The new role of PM in the age of AI
The real competitive advantage lies in deciding what to build
For decades, the conventional wisdom in tech was that engineering capacity was the biggest bottleneck. Companies optimized around this assumption prioritizing ruthlessly to squeeze the most out of scarce and expensive development resources. But that assumption is starting to break down.
AI is Changing the Bottleneck
With the rise of AI-powered development tools, coding speed is no longer the constraint it once was. With the support of LLMs, engineers can generate, debug, and optimize code much faster. Tasks that used to take days now take hours. Entire workflows are being streamlined. While engineering is still the primary constraint, the trend is clear:
AI-empowered engineers can do more at a faster pace, releasing much of the tension that sets software development as a bottleneck.
Product managers can develop prototypes, workflows, and tools using AI-powered platforms like Cursor and Lovable in hours.
It is safe to assume that the trend will continue as these tools get better.
The Increase in Demand for Engineering
AI-empowered engineers can accomplish more, faster. As a result, the value of engineering is shifting. Repetitive, well-understood tasks are being commoditized, while activities that require expertise and creativity become even more valuable. Some argue this will reduce engineering demand, but I think we're witnessing another case of the recently trending for Jevons' paradox.
In case you're unfamiliar, Jevons' paradox states that increasing efficiency in a resource's use often leads to higher overall consumption rather than a reduction. Historically, when the steam engine improved coal efficiency, total coal consumption soared as more industries found it economically viable to use. The same principle applies to engineering efficiency: as AI makes development cheaper and faster, entirely new use cases emerge that would have previously been too costly to pursue.

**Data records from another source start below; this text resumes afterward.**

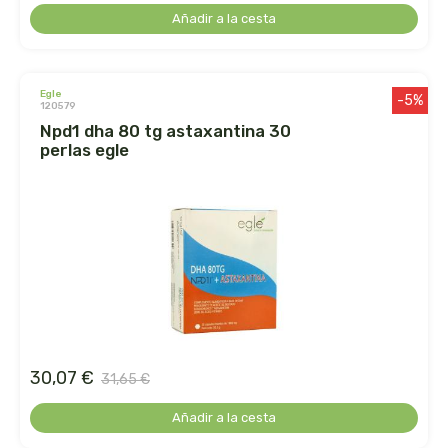
cooperativa del campo virgen de la esperanza
Añadir a la cesta
corpore sano
egle
cosmo naturel
-5%
120579
npd1 dha 80 tg astaxantina 30
perlas egle
cosnature
d shila
deiters
dento produts
derbos
30,07 €
31,65 €
designs for health
Añadir a la cesta
diego camaras- lotero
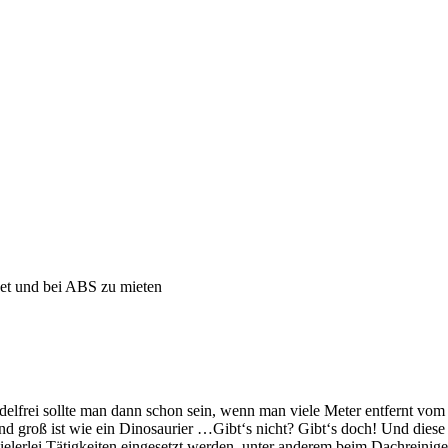
et und bei ABS zu mieten
elfrei sollte man dann schon sein, wenn man viele Meter entfernt vo
nd groß ist wie ein Dinosaurier …Gibt‘s nicht? Gibt‘s doch! Und diese
ielerlei Tätigkeiten eingesetzt werden, unter anderem beim Dachreinige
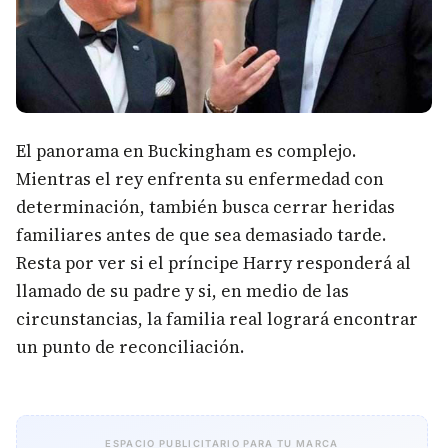
El panorama en Buckingham es complejo.
Mientras el rey enfrenta su enfermedad con
determinación, también busca cerrar heridas
familiares antes de que sea demasiado tarde.
Resta por ver si el príncipe Harry responderá al
llamado de su padre y si, en medio de las
circunstancias, la familia real logrará encontrar
un punto de reconciliación.
ESPACIO PUBLICITARIO PARA TU MARCA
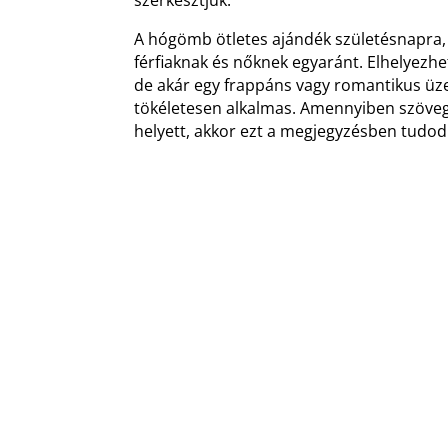
A hógömb ötletes ajándék születésnapra,
férfiaknak és nőknek egyaránt. Elhelyezhe
de akár egy frappáns vagy romantikus üze
tökéletesen alkalmas. Amennyiben szöveg
helyett, akkor ezt a megjegyzésben tudo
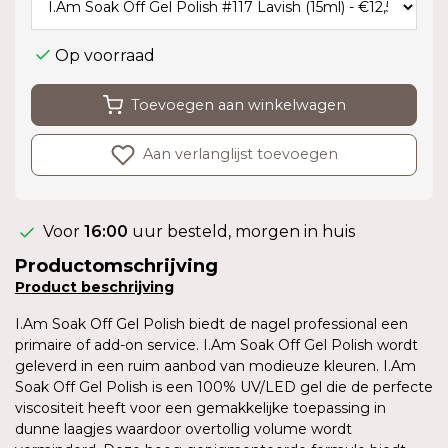
Op voorraad
Toevoegen aan winkelwagen
Aan verlanglijst toevoegen
Voor
16:00
uur besteld, morgen in huis
Productomschrijving
Product
beschrijving
I.Am Soak Off Gel Polish biedt de nagel professional een
primaire of add-on service. I.Am Soak Off Gel Polish wordt
geleverd in een ruim aanbod van modieuze kleuren. I.Am
Soak Off Gel Polish is een 100% UV/LED gel die de perfecte
viscositeit heeft voor een gemakkelijke toepassing in
dunne laagjes waardoor overtollig volume wordt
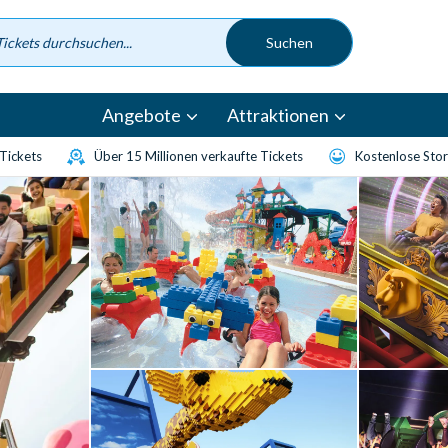
Angebote
Attraktionen
-Tickets
Über 15 Millionen verkaufte Tickets
Kostenlose Sto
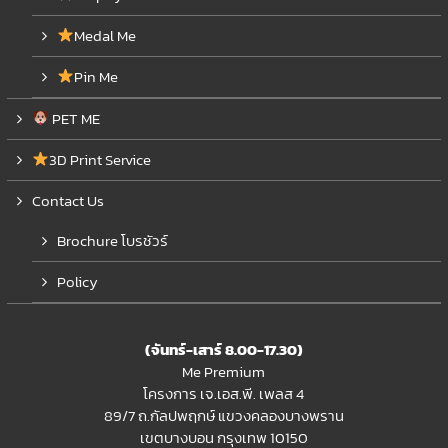
Medal Me
Pin Me
PET ME
3D Print Service
Contact Us
Brochure โบรชัวร์
Policy
(จันทร์-เสาร์ 8.00-17.30)
Me Premium
โครงการ เจ.เอส.พี. เพลส 4
89/7 ถ.กัลปพฤกษ์ แขวงคลองบางพราน
เขตบางบอน กรุงเทพ 10150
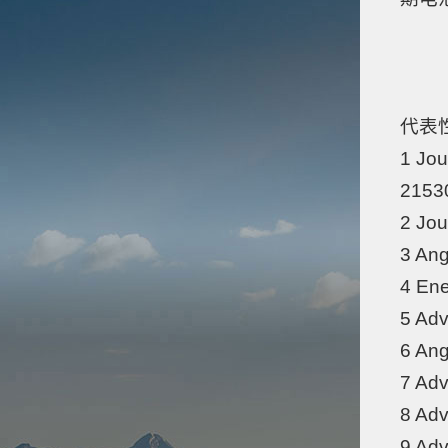
代表
1 Jou
2153
2 Jou
3 An
4 Ene
5 Adv
6 An
7 Adv
8 Adv
9 Adv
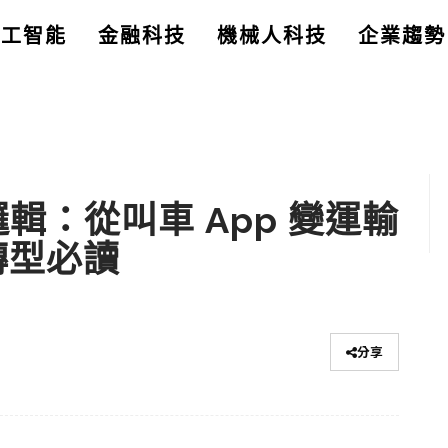
人工智能
金融科技
機械人科技
企業趨勢
商業邏輯：從叫車 App 變運輸
企轉型必讀
分享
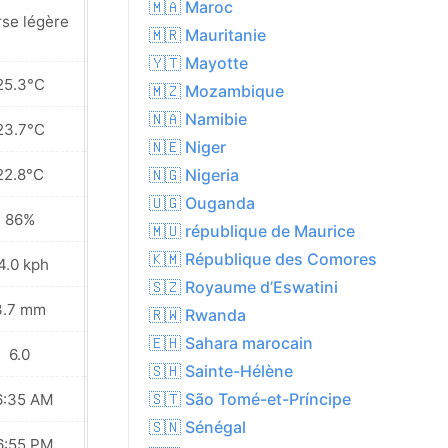
🇲🇦 Maroc
Pluies éparses à
rse légère
proximité
🇲🇷 Mauritanie
🇾🇹 Mayotte
25.3°C
26.2°C
🇲🇿 Mozambique
🇳🇦 Namibie
23.7°C
23.9°C
🇳🇪 Niger
22.8°C
22.7°C
🇳🇬 Nigeria
🇺🇬 Ouganda
86%
85%
🇲🇺 république de Maurice
🇰🇲 République des Comores
4.0 kph
14.4 kph
🇸🇿 Royaume d’Eswatini
3.7 mm
3.6 mm
🇷🇼 Rwanda
🇪🇭 Sahara marocain
6.0
6.0
🇸🇭 Sainte-Hélène
🇸🇹 São Tomé-et-Príncipe
6:35 AM
06:35 AM
🇸🇳 Sénégal
6:55 PM
06:54 PM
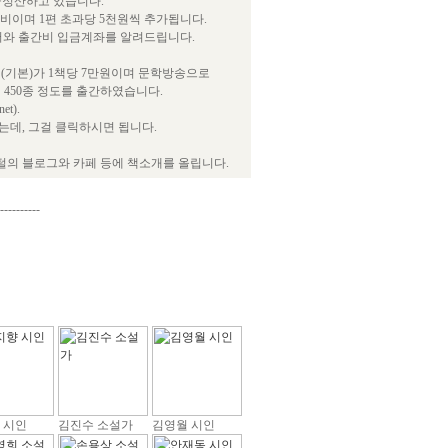
급정산하고 있습니다.
간비이며 1편 초과당 5천원씩 추가됩니다.
서와 출간비 입금계좌를 알려드립니다.
(기본)가 1책당 7만원이며 문학방송으로
 450종 정도를 출간하였습니다.
t).
데, 그걸 클릭하시면 됩니다.
털의 블로그와 카페 등에 책소개를 올립니다.
----------
 시인
김진수 소설가
김영월 시인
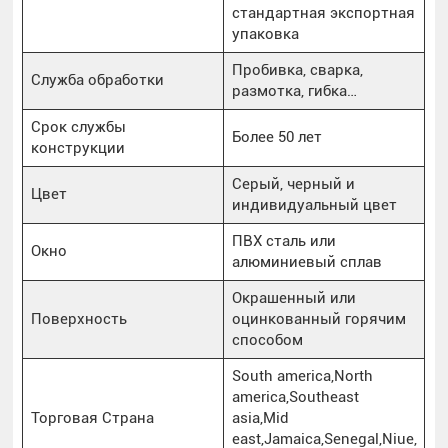
стандартная экспортная
упаковка
Пробивка, сварка,
Служба обработки
размотка, гибка…
Срок службы
Более 50 лет
конструкции
Серый, черный и
Цвет
индивидуальный цвет
ПВХ сталь или
Окно
алюминиевый сплав
Окрашенный или
Поверхность
оцинкованный горячим
способом
South america,North
america,Southeast
Торговая Страна
asia,Mid
east,Jamaica,Senegal,Niue,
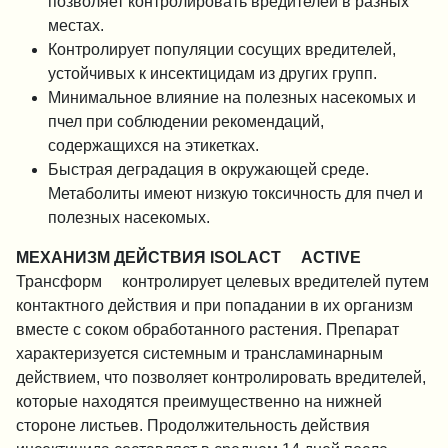
позволяет контролировать вредителей в разных
местах.
Контролирует популяции сосущих вредителей,
устойчивых к инсектицидам из других групп.
Минимальное влияние на полезных насекомых и
пчел при соблюдении рекомендаций,
содержащихся на этикетках.
Быстрая деградация в окружающей среде.
Метаболиты имеют низкую токсичность для пчел и
полезных насекомых.
МЕХАНИЗМ ДЕЙСТВИЯ ISOLACT™ ACTIVE
Трансформ™ контролирует целевых вредителей путем
контактного действия и при попадании в их организм
вместе с соком обработанного растения. Препарат
характеризуется системным и трансламинарным
действием, что позволяет контролировать вредителей,
которые находятся преимущественно на нижней
стороне листьев. Продолжительность действия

For example, imagine a feature that provides a value of 100. If its development cost is 200, it wouldn’t be worth building. But if AI reduces the cost to 20 (a factor of 10x), it suddenly becomes viable. This increased efficiency unlocks previously unfeasible opportunities, leading to a rise in overall engineering demand.
The Changing Role of Product Managers
AI is also empowering PMs by enhancing their technical capabilities. In the past, PMs primarily focused on building a business case, conducting customer research, and aligning with stakeholders before a single line of code was written. Any market validation relied on interviews sometimes supported by mockups and static prototypes.
Now, PMs can validate ideas with functional prototypes - building lightweight versions of their products with API integrations, databases, and automation tools before engineering is even involved. Vibe coding apps enable PMs to execute more technical work independently, shifting how products are conceptualized, tested, and even brought to production.
Watch Lovable CEO Anton Osika developing an Airbnb clone in minutes. Ok this was a bit clickbaity. Anton is creating a clone of the Airbnb website look and feel but of course without any functionality, however he claims that someone with good prompting skills and some patience can develop the basic features to get a marketplace to life in far less time that this was assumed possible even a few months back.
These no-code tools on steroids remove barriers to entry, making everyone much more technical. What can we expect?
PMs will need to get familiar with these tools. When barriers to entry get lower, the table stakes rise.
PMs can be more useful in early stage teams. The answer to “when should a startup hire their first PM?” changes.
My thesis is that prompting is not a durable competitive advantage. Knowing how to prompt an LLM or a tool probably gives you a 3-6m head start until the next version of the same tool is good enough to deal with insufficient prompts. However, this is different. We are not talking about prompting for customer support queries or SEO optimized copy. This process (calling it prompting might be underselling it) includes several parts of the product work like clearly defining what to build and iterating with an agent to course correct. My prompting thesis will still apply for basic things like a portfolio website which AI is already really good at, but will give an edge to experienced users that want to build more complicated apps like an Airbnb clone.
What Changes?
As developing products is more accessible, we will have more1 product ideas, more experimentation, and more creativity. What will differentiate winning PMs (and their teams) are the insights on what to develop.
Does this mean traditional product artifacts like Amazon's working backwards approach will become obsolete? Some may argue that with AI-driven prototyping, extensive documentation will no longer be needed. However, I believe the opposite will happen: in a world where anyone can build, the real competitive advantage lies in deciding what to build (and then a killer execution). The winners will be those who excel at understanding customer needs deeply enough to build something truly valuable. The companies that win will be those that outthink, not just outbuild, the competition.
This is great news for founders who have a lower barrier to start a business as they can develop the first version of their product themselves and will have less pressure to raise money so they can hire expensive engineering resources.